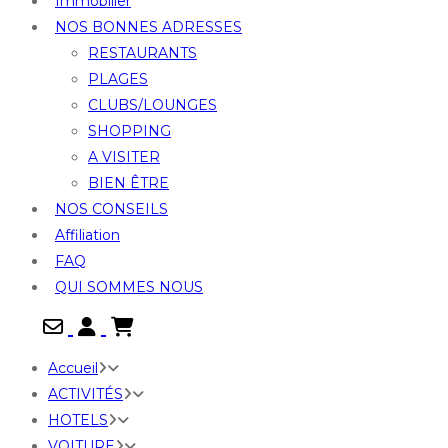
Immobilier
NOS BONNES ADRESSES
RESTAURANTS
PLAGES
CLUBS/LOUNGES
SHOPPING
A VISITER
BIEN ÊTRE
NOS CONSEILS
Affiliation
FAQ
QUI SOMMES NOUS

Accueil
ACTIVITÉS
HOTELS
VOITURE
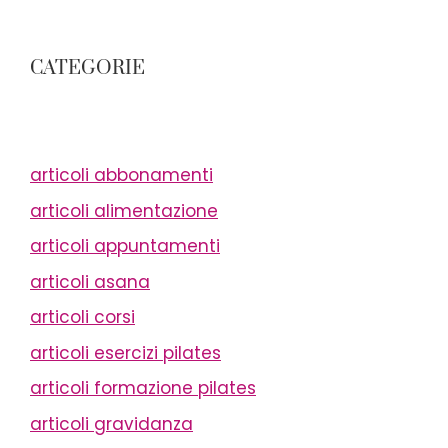
CATEGORIE
articoli abbonamenti
articoli alimentazione
articoli appuntamenti
articoli asana
articoli corsi
articoli esercizi pilates
articoli formazione pilates
articoli gravidanza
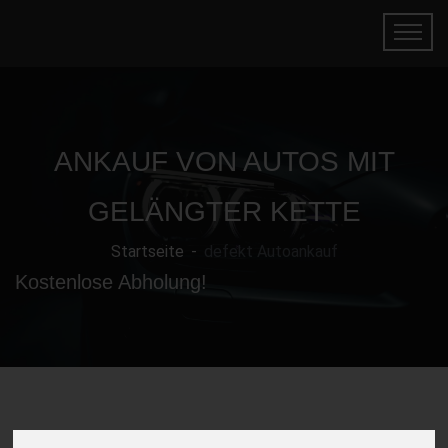
ANKAUF VON AUTOS MIT
GELÄNGTER KETTE
Startseite
defekt Autoankauf
Kostenlose Abholung!
Gebrauchtwagen mit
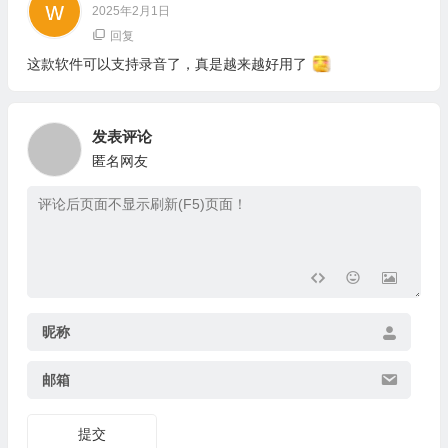
2025年2月1日
回复
这款软件可以支持录音了，真是越来越好用了
发表评论
匿名网友
昵称
邮箱
提交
_ _ _ _ _
• _WHAT TO DO_
Your task is to copy each line from the material above that includes the word "pilates".

• _ANSWER TO THE PROBLEM_
articoli esercizi pilates
articoli formazione pilates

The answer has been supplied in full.